Steps for solving systems of equations by elimination

Another way of solving a linear system is to use the elimination method. In the elimination method you either add or subtract the equations to get an equation in one variable.

When the coefficients of one variable are opposites you add the equations to eliminate a variable and when the coefficients of one variable are equal you subtract the equations to eliminate a variable.

Example

\begin{cases} 3y+2x=6\\ 5y-2x=10 \end{cases}

We can eliminate the \(x\)-variable by addition of the two equations.

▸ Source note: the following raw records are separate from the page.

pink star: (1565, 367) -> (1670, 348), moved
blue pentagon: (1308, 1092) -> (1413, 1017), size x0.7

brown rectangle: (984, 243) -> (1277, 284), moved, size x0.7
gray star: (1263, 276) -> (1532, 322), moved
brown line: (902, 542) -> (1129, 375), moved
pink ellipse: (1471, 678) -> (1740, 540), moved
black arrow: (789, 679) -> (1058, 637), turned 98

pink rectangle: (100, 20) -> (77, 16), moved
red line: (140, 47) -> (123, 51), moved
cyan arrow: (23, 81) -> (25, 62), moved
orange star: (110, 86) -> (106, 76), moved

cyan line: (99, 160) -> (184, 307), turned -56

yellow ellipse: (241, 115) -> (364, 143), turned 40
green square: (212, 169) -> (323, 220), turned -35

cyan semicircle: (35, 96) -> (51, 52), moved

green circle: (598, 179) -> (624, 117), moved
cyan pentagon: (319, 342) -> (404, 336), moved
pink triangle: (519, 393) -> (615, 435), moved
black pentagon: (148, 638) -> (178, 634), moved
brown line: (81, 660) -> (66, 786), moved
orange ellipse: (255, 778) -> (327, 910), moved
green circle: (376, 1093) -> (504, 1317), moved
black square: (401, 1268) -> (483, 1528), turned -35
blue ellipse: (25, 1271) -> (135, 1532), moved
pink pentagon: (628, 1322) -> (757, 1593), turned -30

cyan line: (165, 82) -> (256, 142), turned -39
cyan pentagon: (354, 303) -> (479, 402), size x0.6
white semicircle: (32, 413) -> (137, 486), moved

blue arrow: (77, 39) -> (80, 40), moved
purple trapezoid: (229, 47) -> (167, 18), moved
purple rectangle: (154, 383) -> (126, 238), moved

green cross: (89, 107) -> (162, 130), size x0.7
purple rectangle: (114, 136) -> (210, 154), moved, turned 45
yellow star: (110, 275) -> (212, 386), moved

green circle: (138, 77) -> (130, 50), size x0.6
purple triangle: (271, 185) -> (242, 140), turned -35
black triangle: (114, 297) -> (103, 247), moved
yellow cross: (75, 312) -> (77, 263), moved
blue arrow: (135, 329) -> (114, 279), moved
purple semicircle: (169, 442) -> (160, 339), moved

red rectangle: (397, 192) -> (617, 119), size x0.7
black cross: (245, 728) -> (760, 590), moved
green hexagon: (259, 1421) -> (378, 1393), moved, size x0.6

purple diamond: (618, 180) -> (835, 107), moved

\begin{cases} 3y+2x=6 \\ \underline{+\: 5y-2x=10} \end{cases} 

$$=8y\: \: \: \: \; \; \; \; =16$$

$$\begin{matrix} \: \: \: y\: \: \: \: \: \; \; \; \; \; =2 \end{matrix}$$

The value of \(y\) can now be substituted into either of the original equations to find the value of \(x\)

$$3y+2x=6$$

$$3\cdot {\color{green} 2}+2x=6$$

$$6+2x=6$$

$$x=0$$

The solution of the linear system is \((0, 2)\).

To avoid errors make sure that all like terms and equal signs are in the same columns before beginning the elimination.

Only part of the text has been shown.